Top of Data for analysis

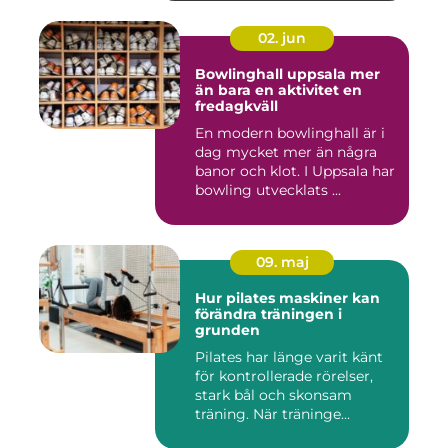
02. jun
Bowlinghall uppsala mer
än bara en aktivitet en
fredagkväll
En modern bowlinghall är i
dag mycket mer än några
banor och klot. I Uppsala har
bowling utvecklats ...
09. maj
Hur pilates maskiner kan
förändra träningen i
grunden
Pilates har länge varit känt
för kontrollerade rörelser,
stark bål och skonsam
träning. När träninge...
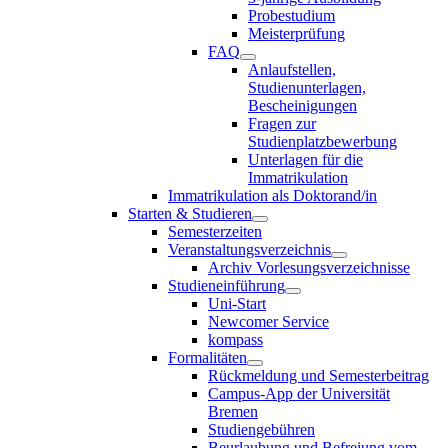
Probestudium
Meisterprüfung
FAQ
Anlaufstellen,
Studienunterlagen,
Bescheinigungen
Fragen zur
Studienplatzbewerbung
Unterlagen für die
Immatrikulation
Immatrikulation als Doktorand/in
Starten & Studieren
Semesterzeiten
Veranstaltungsverzeichnis
Archiv Vorlesungsverzeichnisse
Studieneinführung
Uni-Start
Newcomer Service
kompass
Formalitäten
Rückmeldung und Semesterbeitrag
Campus-App der Universität
Bremen
Studiengebühren
Beurlaubung und Befreiung vom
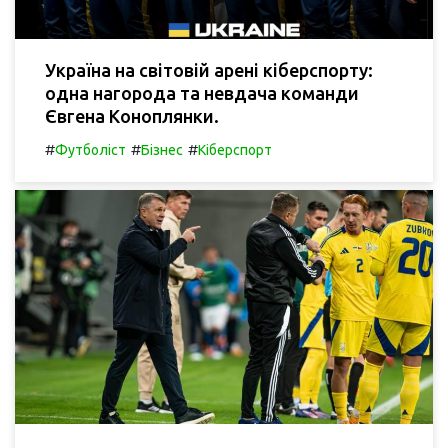
Україна на світовій арені кіберспорту:
одна нагорода та невдача команди
Євгена Коноплянки.
#
#
#
Футболіст
Бізнес
Кіберспорт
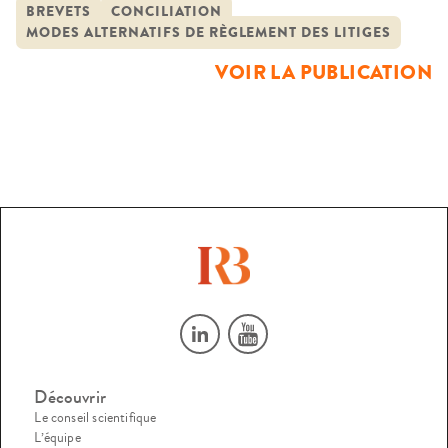
propriété des inventions, des modalités selon lesquelles
BREVETS
CONCILIATION
MODES ALTERNATIFS DE RÈGLEMENT DES LITIGES
employeurs et salariés sont appelés à exercer leurs droits et
du règlement des contentieux. A cet égard, une
VOIR LA PUBLICATION
“commission […]
Découvrir
Le conseil scientifique
L’équipe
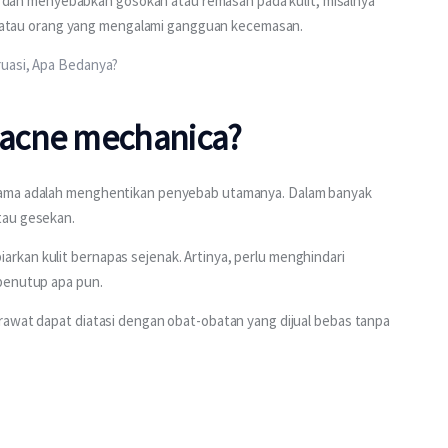
dan menyebabkan gosokan atau remasan pada kulit, misalnya
 atau orang yang mengalami gangguan kecemasan.
ruasi, Apa Bedanya?
acne mechanica?
tama adalah menghentikan penyebab utamanya. Dalam banyak 
tau gesekan. 
kan kulit bernapas sejenak. Artinya, perlu menghindari 
penutup apa pun. 
rawat dapat diatasi dengan obat-obatan yang dijual bebas tanpa 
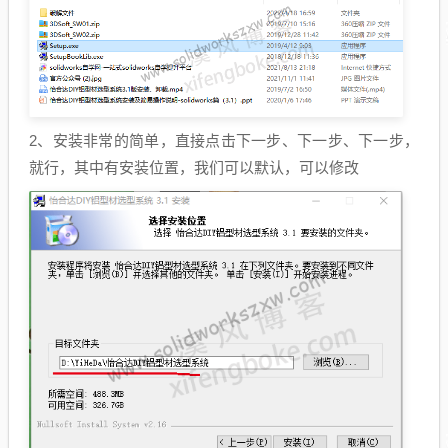
2、安装非常的简单，直接点击下一步、下一步、下一步，
就行，其中有安装位置，我们可以默认，可以修改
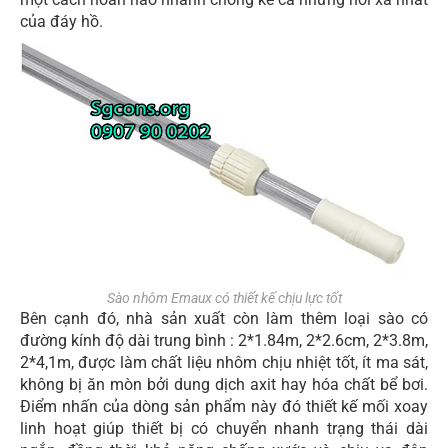
của đáy hồ.
Sào nhôm Emaux có thiết kế chịu lực tốt
Bên cạnh đó, nhà sản xuất còn làm thêm loại sào có
đường kính độ dài trung bình : 2*1.84m, 2*2.6cm, 2*3.8m,
2*4,1m, được làm chất liệu nhôm chịu nhiệt tốt, ít ma sát,
không bị ăn mòn bởi dung dịch axit hay hóa chất bể bơi.
Điểm nhấn của dòng sản phẩm này đó thiết kế mối xoay
linh hoạt giúp thiết bị có chuyển nhanh trạng thái dài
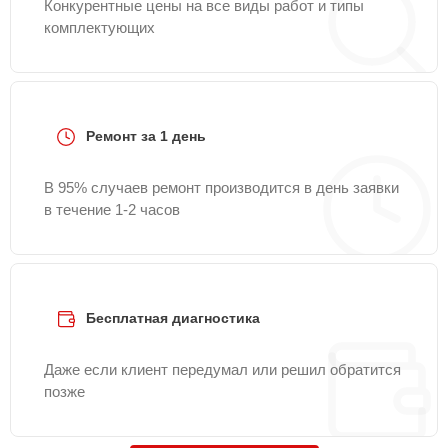
Конкурентные цены на все виды работ и типы
комплектующих
Ремонт за 1 день
В 95% случаев ремонт производится в день заявки
в течение 1-2 часов
Бесплатная диагностика
Даже если клиент передумал или решил обратится
позже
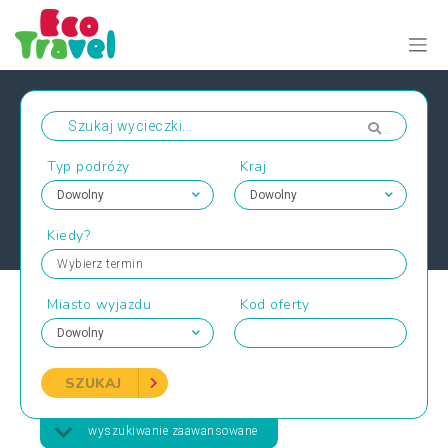
Typ podróży
Kraj
Kiedy?
Wybierz termin
Miasto wyjazdu
Kod oferty
SZUKAJ
wyszukiwanie zaawansowane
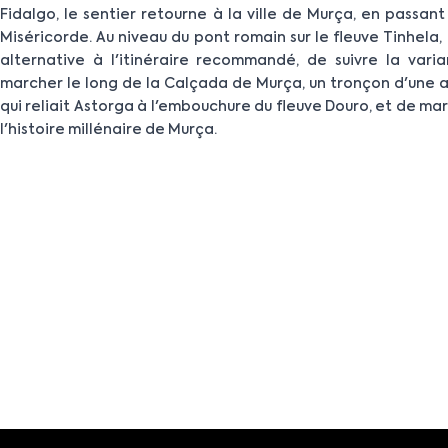
Fidalgo, le sentier retourne à la ville de Murça, en passant
Miséricorde. Au niveau du pont romain sur le fleuve Tinhela,
alternative à l'itinéraire recommandé, de suivre la vari
marcher le long de la Calçada de Murça, un tronçon d'une 
qui reliait Astorga à l'embouchure du fleuve Douro, et de ma
l'histoire millénaire de Murça.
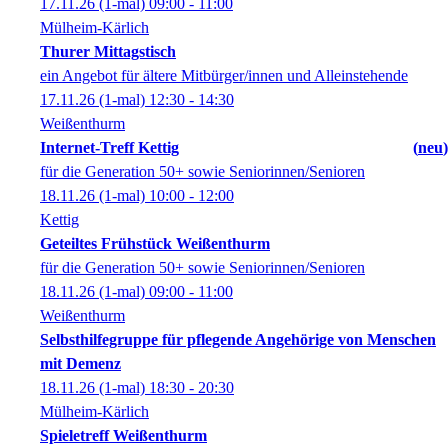
17.11.26
(1-mal)
09:00
- 11:00
Mülheim-Kärlich
Thurer Mittagstisch
ein Angebot für ältere Mitbürger/innen und Alleinstehende
17.11.26
(1-mal)
12:30
- 14:30
Weißenthurm
Internet-Treff Kettig
neu
für die Generation 50+ sowie Seniorinnen/Senioren
18.11.26
(1-mal)
10:00
- 12:00
Kettig
Geteiltes Frühstück Weißenthurm
für die Generation 50+ sowie Seniorinnen/Senioren
18.11.26
(1-mal)
09:00
- 11:00
Weißenthurm
Selbsthilfegruppe für pflegende Angehörige von Menschen
mit Demenz
18.11.26
(1-mal)
18:30
- 20:30
Mülheim-Kärlich
Spieletreff Weißenthurm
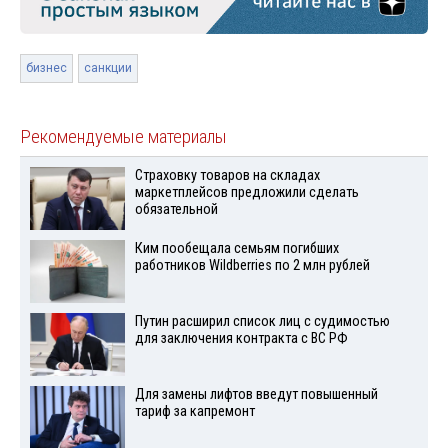
бизнес
санкции
Рекомендуемые материалы
Страховку товаров на складах
маркетплейсов предложили сделать
обязательной
Ким пообещала семьям погибших
работников Wildberries по 2 млн рублей
Путин расширил список лиц с судимостью
для заключения контракта с ВС РФ
Для замены лифтов введут повышенный
тариф за капремонт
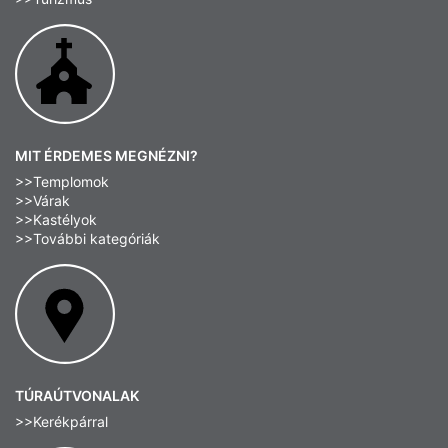
MIT ÉRDEMES MEGNÉZNI?
>>Templomok
>>Várak
>>Kastélyok
>>További kategóriák
TÚRAÚTVONALAK
>>Kerékpárral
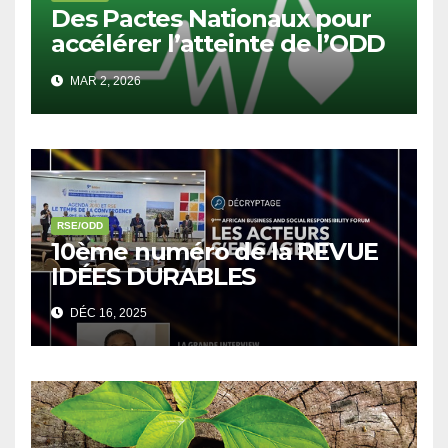
Des Pactes Nationaux pour
accélérer l’atteinte de l’ODD
3
MAR 2, 2026
RSE/ODD
10ème numéro de la REVUE
IDÉES DURABLES
DÉC 16, 2025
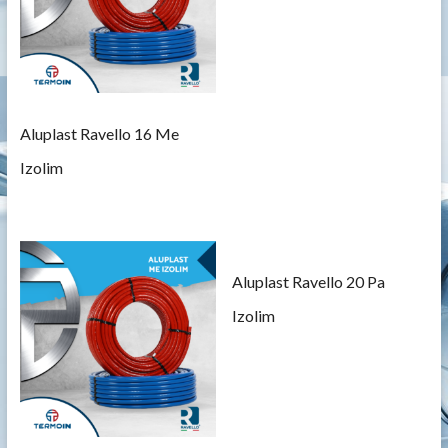
Aluplast Ravello 16 Me
Izolim
Aluplast Ravello 20 Pa
Izolim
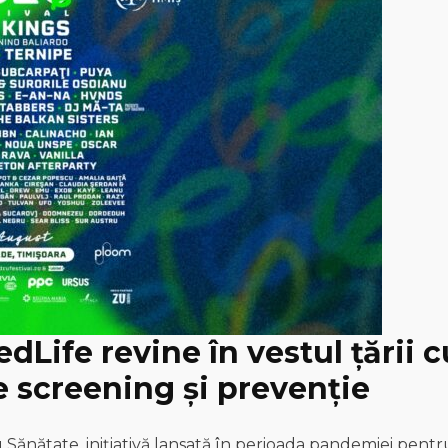
Life revine în vestul țării c
de screening și prevenție
Sănătate, inițiativă lansată în perioada pandemiei pentr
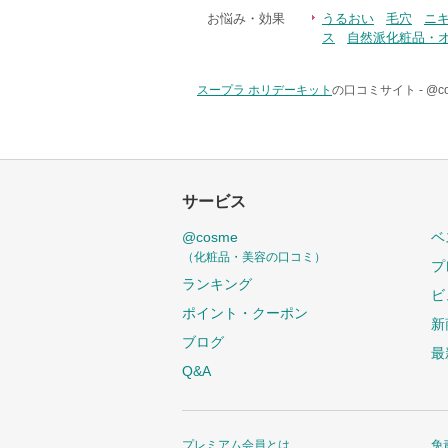
お悩み・効果
うるおい
毛穴
ニ
ス
自然派化粧品・
スープラ ホリデーキット
の口コミサイト -
@c
サービス
@cosme
ベ
（化粧品・美容の口コミ）
プ
ランキング
ビ
ポイント・クーポン
新
ブログ
最
Q&A
プレミアム会員とは
免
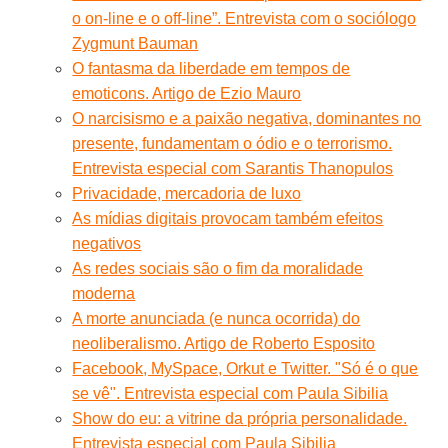
o on-line e o off-line”. Entrevista com o sociólogo
Zygmunt Bauman
O fantasma da liberdade em tempos de
emoticons. Artigo de Ezio Mauro
O narcisismo e a paixão negativa, dominantes no
presente, fundamentam o ódio e o terrorismo.
Entrevista especial com Sarantis Thanopulos
Privacidade, mercadoria de luxo
As mídias digitais provocam também efeitos
negativos
As redes sociais são o fim da moralidade
moderna
A morte anunciada (e nunca ocorrida) do
neoliberalismo. Artigo de Roberto Esposito
Facebook, MySpace, Orkut e Twitter. "Só é o que
se vê". Entrevista especial com Paula Sibilia
Show do eu: a vitrine da própria personalidade.
Entrevista especial com Paula Sibilia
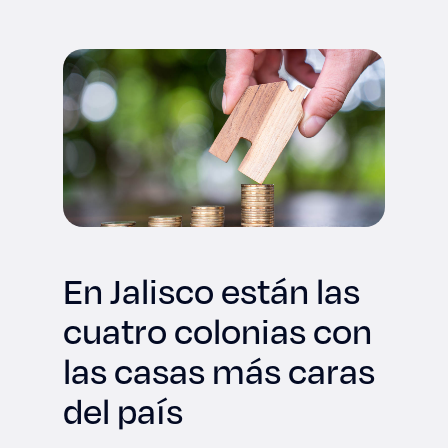
Derecho
Prepa ITESO
Becas
Sustentabilidad
En Jalisco están las
cuatro colonias con
las casas más caras
del país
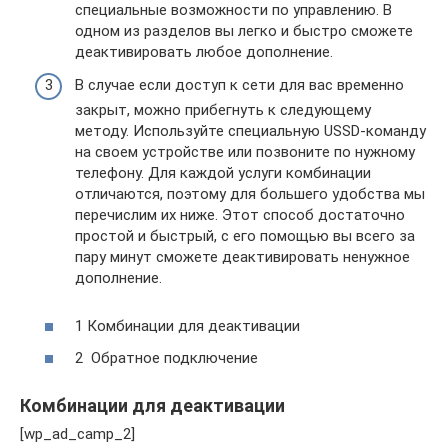
специальные возможности по управлению. В
одном из разделов вы легко и быстро сможете
деактивировать любое дополнение.
В случае если доступ к сети для вас временно
закрыт, можно прибегнуть к следующему
методу. Используйте специальную USSD-команду
на своем устройстве или позвоните по нужному
телефону. Для каждой услуги комбинации
отличаются, поэтому для большего удобства мы
перечислим их ниже. Этот способ достаточно
простой и быстрый, с его помощью вы всего за
пару минут сможете деактивировать ненужное
дополнение.
1 Комбинации для деактивации
2 Обратное подключение
Комбинации для деактивации
[wp_ad_camp_2]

Bottom of Data for analysis

Exercise brief -
Print exactly what appears from the first line of the listing above down to the line containing "2*4,1m, được làm", inclusive, and leave out all pictures.

Task response -
02. jun
Bowlinghall uppsala mer
än bara en aktivitet en
fredagkväll
En modern bowlinghall är i
dag mycket mer än några
banor och klot. I Uppsala har
bowling utvecklats ...
09. maj
Hur pilates maskiner kan
förändra träningen i
grunden
Pilates har länge varit känt
för kontrollerade rörelser,
stark bål och skonsam
träning. När träninge...
Probestudium
Meisterprüfung
FAQ
Anlaufstellen,
Studienunterlagen,
Bescheinigungen
Fragen zur
Studienplatzbewerbung
Unterlagen für die
Immatrikulation
Immatrikulation als Doktorand/in
Starten & Studieren
Semesterzeiten
Veranstaltungsverzeichnis
Archiv Vorlesungsverzeichnisse
Studieneinführung
Uni-Start
Newcomer Service
kompass
Formalitäten
Rückmeldung und Semesterbeitrag
Campus-App der Universität
Bremen
Studiengebühren
Beurlaubung und Befreiung vom
Україна на світовій арені кіберспорту:
одна нагорода та невдача команди
Євгена Коноплянки.
#
#
#
Футболіст
Бізнес
Кіберспорт
propriété des inventions, des modalités selon lesquelles
BREVETS
CONCILIATION
MODES ALTERNATIFS DE RÈGLEMENT DES LITIGES
employeurs et salariés sont appelés à exercer leurs droits et
du règlement des contentieux. A cet égard, une
VOIR LA PUBLICATION
“commission […]
Découvrir
Le conseil scientifique
L’équipe
dan menyebabkan gosokan atau remasan pada kulit, misalnya
 atau orang yang mengalami gangguan kecemasan.
ruasi, Apa Bedanya?
acne mechanica?
tama adalah menghentikan penyebab utamanya. Dalam banyak 
tau gesekan. 
kan kulit bernapas sejenak. Artinya, perlu menghindari 
penutup apa pun. 
rawat dapat diatasi dengan obat-obatan yang dijual bebas tanpa 
2、安装非常的简单，直接点击下一步、下一步、下一步，
就行，其中有安装位置，我们可以默认，可以修改
của đáy hồ.
Sào nhôm Emaux có thiết kế chịu lực tốt
Bên cạnh đó, nhà sản xuất còn làm thêm loại sào có
đường kính độ dài trung bình : 2*1.84m, 2*2.6cm, 2*3.8m,
2*4,1m, được làm chất liệu nhôm chịu nhiệt tốt, ít ma sát,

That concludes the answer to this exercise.